OpenAI Prepares for the Risks of Self-Improving AI

OpenAI is intensifying its efforts to develop artificial intelligence capable of conducting self-improvement research, simultaneously addressing the associated risks. The concept of “recursive self-improvement” has gained significant attention among AI leaders, particularly following swift advancements in coding tools from OpenAI and Anthropic over the past six months. Demis Hassabis, CEO of Google DeepMind, recently stated that humanity finds itself at the “foothills of the singularity,” the pivotal moment when AI might begin to surpass human intelligence through self-enhancement.

In line with its objectives, OpenAI, which is preparing for a public offering this year, has posted a job listing for a safety researcher focused on navigating the implications of AI systems that can enhance themselves. The position is part of OpenAI’s Preparedness safety team and offers a substantial salary ranging from $295,000 to $445,000. The company seeks “strong technical executors” to develop strategic measures for handling future concerns related to self-improving AI.

The job posting emphasizes the need for foresight, stating, “This work relies on reasoning about problems that might exist in the future, but might not exist now.” OpenAI, alongside Anthropic, has not responded to requests for comment regarding these developments.

AI research labs are in fierce competition to create self-training models. Observations from METR, a lab focused on studying AI capabilities, indicate that the complexity of tasks performed by top AI models is doubling approximately every seven months. This advancement suggests that AI agents will increasingly manage a significant portion of the software development work that typically takes human coders an extensive amount of time.

OpenAI is keenly pursuing this vision, particularly through its Codex coding tool, which has proven to be a lucrative revenue source. The company aspires to innovate by automating its research processes. As stated by CEO Sam Altman in October, OpenAI aims to eventually operate an “automated AI research intern” utilizing hundreds of thousands of chips by September and a “true automated AI researcher” by March 2028. Altman acknowledged the uncertainty of these goals, citing, “We may totally fail at this goal; but given the extraordinary potential impacts, we think it is in the public interest to be transparent about this.”

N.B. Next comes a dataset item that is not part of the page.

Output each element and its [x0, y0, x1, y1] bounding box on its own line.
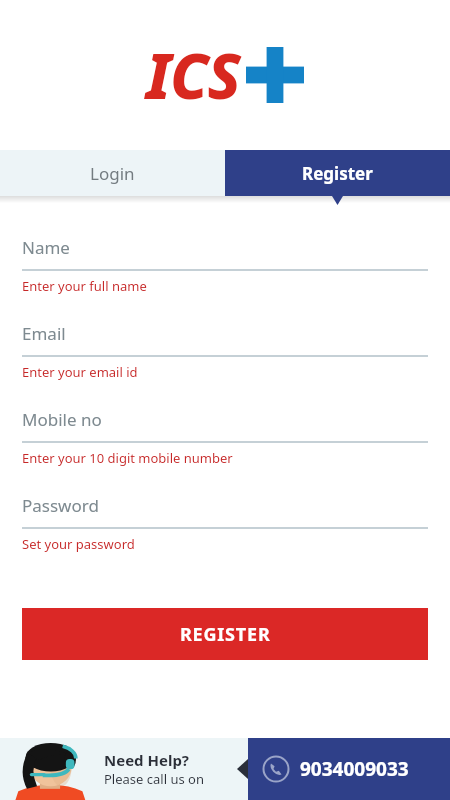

Anthropic has made strides in exploring AI models that can manage more sophisticated AI systems, though the outcomes have been initially promising but limited. In May, Jack Clark, cofounder and policy head at Anthropic, estimated a 60% likelihood that AI research and development will progress without human oversight by the end of 2028.

As the prospect of self-improving AI raises alarm bells about dystopian outcomes—where AI could drastically enhance its capabilities, evade control, and potentially cause widespread chaos—comments from experts in the AI safety movement echo these concerns. Elizabeth Barnes, CEO of METR, stated that “any ‘reasonable’ civilization would clearly be taking things much more slowly and carefully with AI.”

OpenAI’s recent job posting reflects the company’s proactive stance in preparing for a future where AI models can self-enhance. The researcher in this role might tackle challenges such as defending against data poisoning—where malicious attempts are made to corrupt AI models through their training datasets. Additionally, the role entails developing tools for understanding AI models’ reasoning and behaviors to assess their safety and risks.

The posting highlights the urgency of the research, noting that it involves “fast-paced work that has far-reaching implications for the company and for society.” OpenAI’s Preparedness team is tasked with mitigating severe risks tied to AI technology and employs various roles dedicated to testing cybersecurity measures, as well as evaluating biological, chemical, and autonomous AI risks.

Moreover, this new approach underscores the increasing recognition within the sector that preparing for the widespread implementation of self-improving AI systems is as crucial as their development.